-- Entries shown follows --
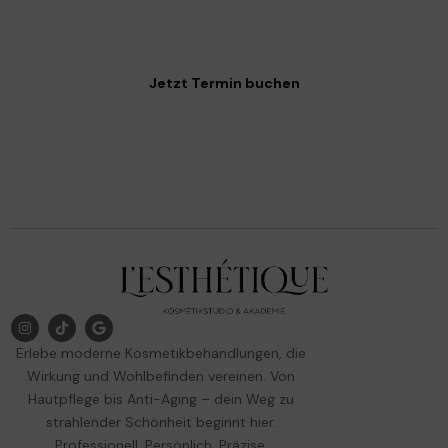
schön.
Jetzt Termin buchen
Erlebe moderne Kosmetikbehandlungen, die
Wirkung und Wohlbefinden vereinen. Von
Hautpflege bis Anti-Aging – dein Weg zu
strahlender Schönheit beginnt hier.
Professionell. Persönlich. Präzise.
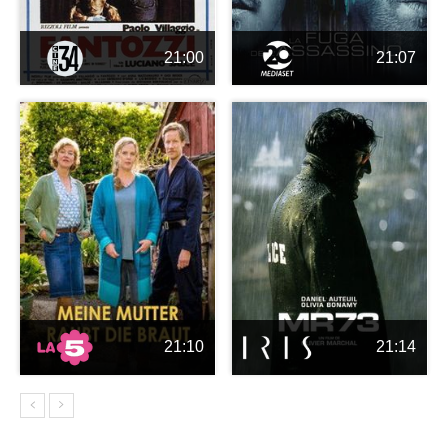
21:00
21:07
21:10
21:14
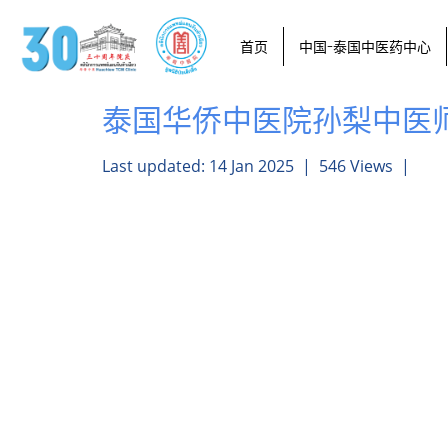
首页
中国-泰国中医药中心
泰国华侨中医院孙梨中医
Last updated: 14 Jan 2025
|
546 Views
|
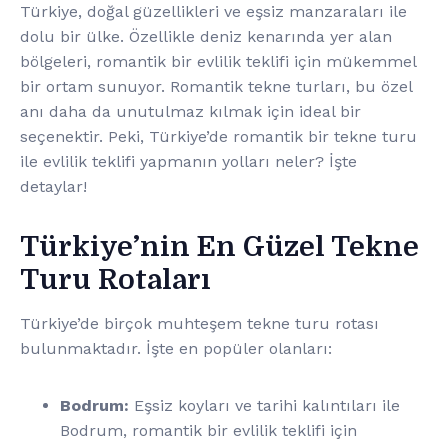
Türkiye, doğal güzellikleri ve eşsiz manzaraları ile
dolu bir ülke. Özellikle deniz kenarında yer alan
bölgeleri, romantik bir evlilik teklifi için mükemmel
bir ortam sunuyor. Romantik tekne turları, bu özel
anı daha da unutulmaz kılmak için ideal bir
seçenektir. Peki, Türkiye’de romantik bir tekne turu
ile evlilik teklifi yapmanın yolları neler? İşte
detaylar!
Türkiye’nin En Güzel Tekne
Turu Rotaları
Türkiye’de birçok muhteşem tekne turu rotası
bulunmaktadır. İşte en popüler olanları:
Bodrum:
Eşsiz koyları ve tarihi kalıntıları ile
Bodrum, romantik bir evlilik teklifi için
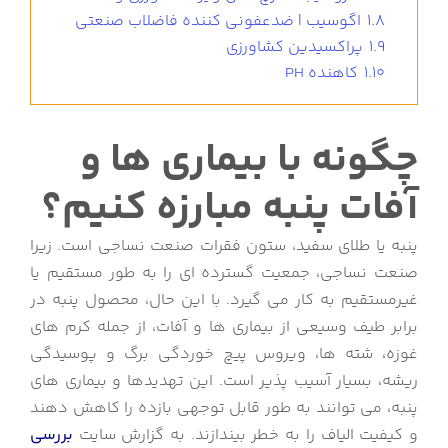
1.8
اگوسیب | ضدعفونی کننده فاضلاب صنعتی
1.9
پراکسیدین کشاورزی
1.10
کاهنده PH
چگونه با بیماری ها و
آفات پنبه مبارزه کنیم؟
پنبه یا طلای سفید، ستون فقرات صنعت نساجی است. زیرا
صنعت نساجی، جمعیت گسترده ای را به طور مستقیم یا
غیرمستقیم به کار می گیرد. با این حال، محصول پنبه در
برابر طیف وسیعی از بیماری ها و آفات، از جمله کرم های
غوزه، شته ها، ویروس پیچ خوردگی برگ و پوسیدگی
ریشه، بسیار آسیب پذیر است. این تهدیدها و بیماری های
پنبه، می توانند به طور قابل توجهی بازده را کاهش دهند
و کیفیت الیاف را به خطر بیندازند. به گزارش سایت
بررسی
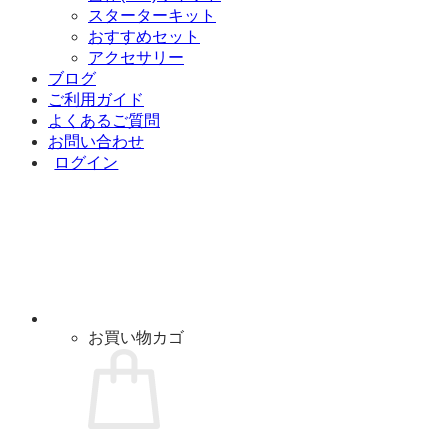
スターターキット
おすすめセット
アクセサリー
ブログ
ご利用ガイド
よくあるご質問
お問い合わせ
ログイン
お買い物カゴ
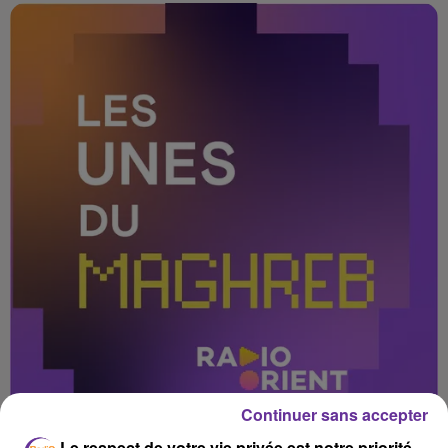
Continuer sans accepter
Le respect de votre vie privée est notre priorité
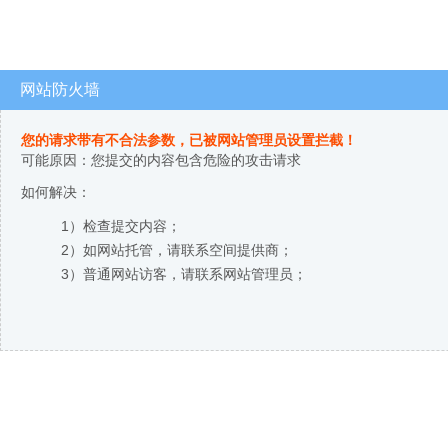
网站防火墙
您的请求带有不合法参数，已被网站管理员设置拦截！
可能原因：您提交的内容包含危险的攻击请求
如何解决：
1）检查提交内容；
2）如网站托管，请联系空间提供商；
3）普通网站访客，请联系网站管理员；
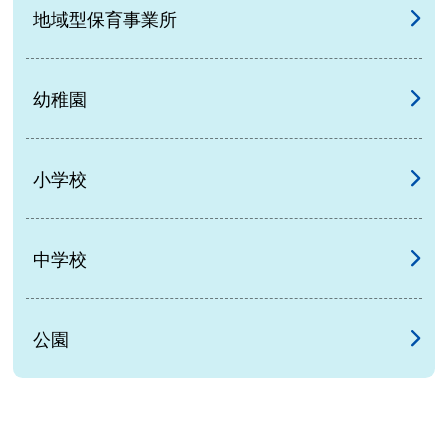
地域型保育事業所
幼稚園
小学校
中学校
公園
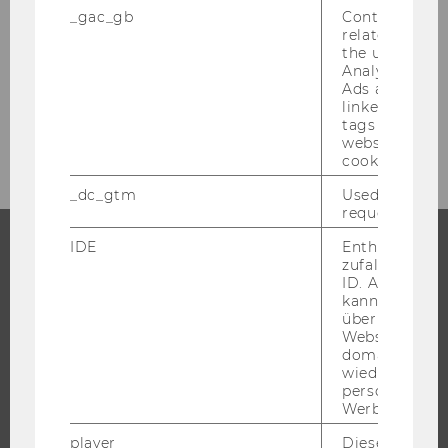
_gac_gb
Contains cam
Exercise No. 29: Renewable Energy in the
related infor
Heating Sector
the user. If G
Analytics and
Ads accounts 
Exercise No. 30: Revenue Forecast &
linked, the co
Revenue
tags on the G
website read 
cookie.
_dc_gtm
Used to throt
request rate.
IDE
Enthält eine
zufallsgenerie
STUDIUM
ID. Anhand di
kann Google 
WARUM WU?
über verschie
Websites
BACHELOR
domainübergr
wiedererkenn
MASTER
personalisiert
DOKTORAT / PHD
Werbung auss
EXECUTIVE EDUCATION
player
Dieses Cooki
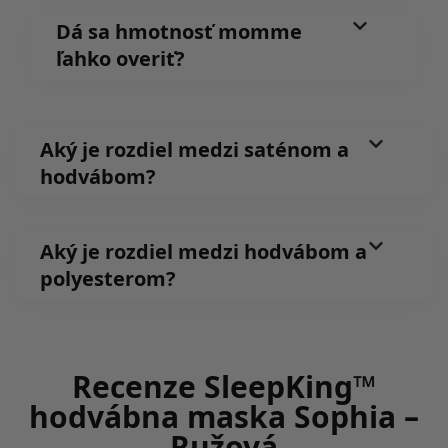
Dá sa hmotnosť momme
ľahko overiť?
Aký je rozdiel medzi saténom a
hodvábom?
Aký je rozdiel medzi hodvábom a
polyesterom?
Recenze SleepKing™
hodvábna maska Sophia –
Ružová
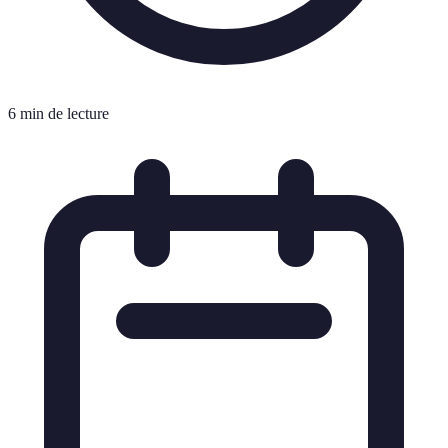
6 min de lecture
-- Entries shown concluded --
• _Task statement_: Pictures excluded, copy exactly the lines running from the one with "Aký je rozdiel medzi hodvábom a" through the last line of the material.

• _The completed task_:
Aký je rozdiel medzi hodvábom a
polyesterom?
Recenze SleepKing™
hodvábna maska Sophia –
Ružová
6 min de lecture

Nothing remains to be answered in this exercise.